Task objective:
Go through the data below and copy each line where the word "Drôme" occurs.

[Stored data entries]
..........

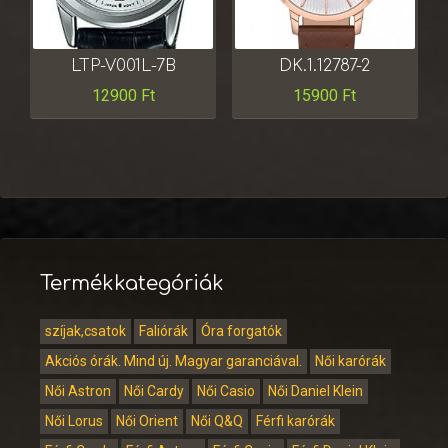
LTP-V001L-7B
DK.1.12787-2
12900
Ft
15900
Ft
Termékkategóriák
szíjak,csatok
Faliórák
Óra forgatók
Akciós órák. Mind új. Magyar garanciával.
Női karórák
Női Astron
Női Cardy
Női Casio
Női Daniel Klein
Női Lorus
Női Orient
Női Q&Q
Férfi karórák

..........

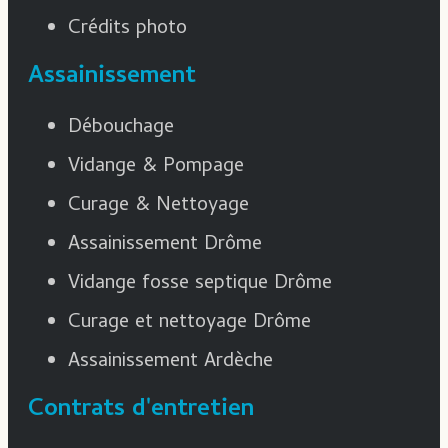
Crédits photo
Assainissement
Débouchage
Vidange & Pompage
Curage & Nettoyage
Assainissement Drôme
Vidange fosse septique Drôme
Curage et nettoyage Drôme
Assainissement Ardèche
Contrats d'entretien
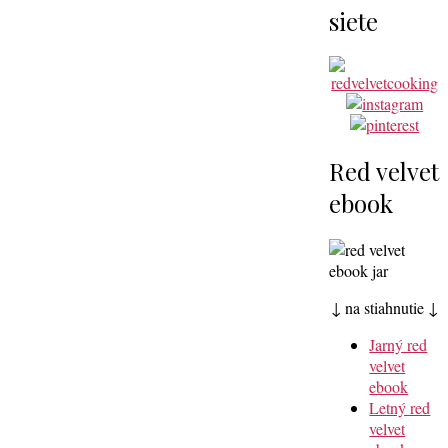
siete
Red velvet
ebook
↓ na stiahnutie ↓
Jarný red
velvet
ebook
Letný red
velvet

..........

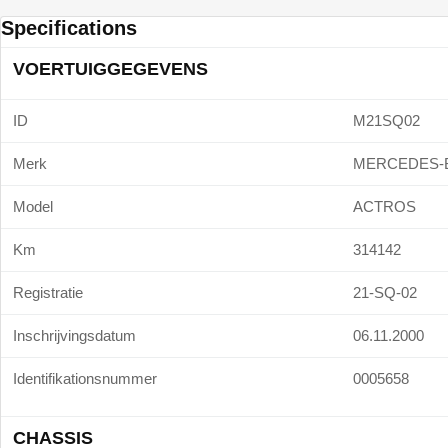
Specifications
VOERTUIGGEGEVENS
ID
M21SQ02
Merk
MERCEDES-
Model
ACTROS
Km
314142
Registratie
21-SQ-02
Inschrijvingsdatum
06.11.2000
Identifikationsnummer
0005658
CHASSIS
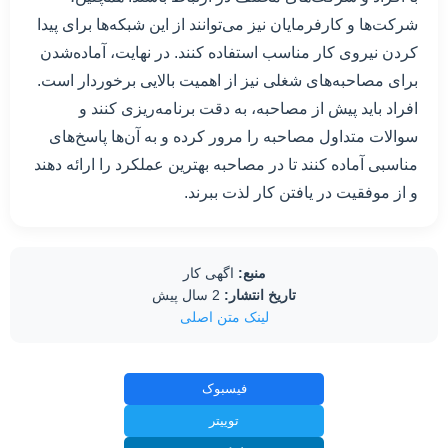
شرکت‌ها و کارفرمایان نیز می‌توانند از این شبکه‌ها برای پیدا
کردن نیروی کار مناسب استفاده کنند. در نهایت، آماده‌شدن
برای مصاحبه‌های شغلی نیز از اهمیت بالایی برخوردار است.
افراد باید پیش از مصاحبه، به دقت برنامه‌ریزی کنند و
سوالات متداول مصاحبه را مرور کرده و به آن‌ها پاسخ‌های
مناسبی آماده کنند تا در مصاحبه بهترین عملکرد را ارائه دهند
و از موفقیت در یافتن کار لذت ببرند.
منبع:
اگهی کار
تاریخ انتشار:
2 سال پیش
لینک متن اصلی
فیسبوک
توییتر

..........

Reply:
Assainissement Drôme
Vidange fosse septique Drôme
Curage et nettoyage Drôme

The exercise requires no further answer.